We do not disagree that the pace of change in the construction industry is usually fairly slow. That said, the industry is currently in a process of potentially significant change—digitisation, advance work packaging and assembly led construction are just some of the current innovations. While innovation in the parties contract with one another is also hoped for, it seems a change in mindset is needed. Recent events have shown this to be possible. At the onset of the pandemic many clients we advised discovered that the contract they had did not deal with the effects of the pandemic in a satisfactory way (if at all). Many parties chose to put the contract to one side and agree on alternative arrangements to deal with the effects of the pandemic on the project. If in a time of extreme crisis parties are able to take a more collaborative approach that gives us some hope that in the near future a more collaborative approach may become the default rather than the exception.

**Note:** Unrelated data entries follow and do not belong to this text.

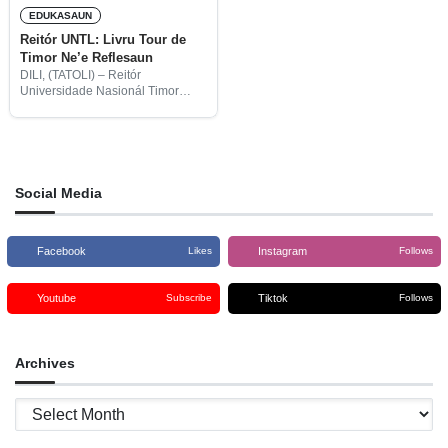
EDUKASAUN
Reitór UNTL: Livru Tour de
Timor Ne’e Reflesaun
DILI, (TATOLI) – Reitór
Universidade Nasionál Timor
Lorosa’e (UNTL), Francisco
Miguel Martins konsidera livru
Tour de Timor: Istória Aventura
Ida, ho autora amerikana ida,
ne’ebé mós hanorin iha
departamentu inglés,
Social Media
Facebook
Instagram
Likes
Follows
Youtube
Tiktok
Subscribe
Follows
Archives
Archives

How can we consider the changes arising out of ministerial decrees relating to Covid under FIDIC contracts, if such decrees are impacting the progress of construction works?
This depends on whether the change in law clause is engaged—for example, clause 13.7 in the FIDIC Yellow Book 1999. This clause allows adjustment of the Contract Price to take account of increase or decrease in Cost resulting from a change in the Laws of the Country (including the introduction of new Laws and the repeal or modification of existing Laws) or in the judicial or official governmental interpretation of such Laws made after the Base Date. A new ministerial decree issued after the Base Date (assuming it has the status of Law) should engage clause 13.7 if it affects the Contractor’s performance of obligations under the Contract. Similarly, a change in the interpretation of existing ministerial decrees after the Base Date may engage clause 13.7.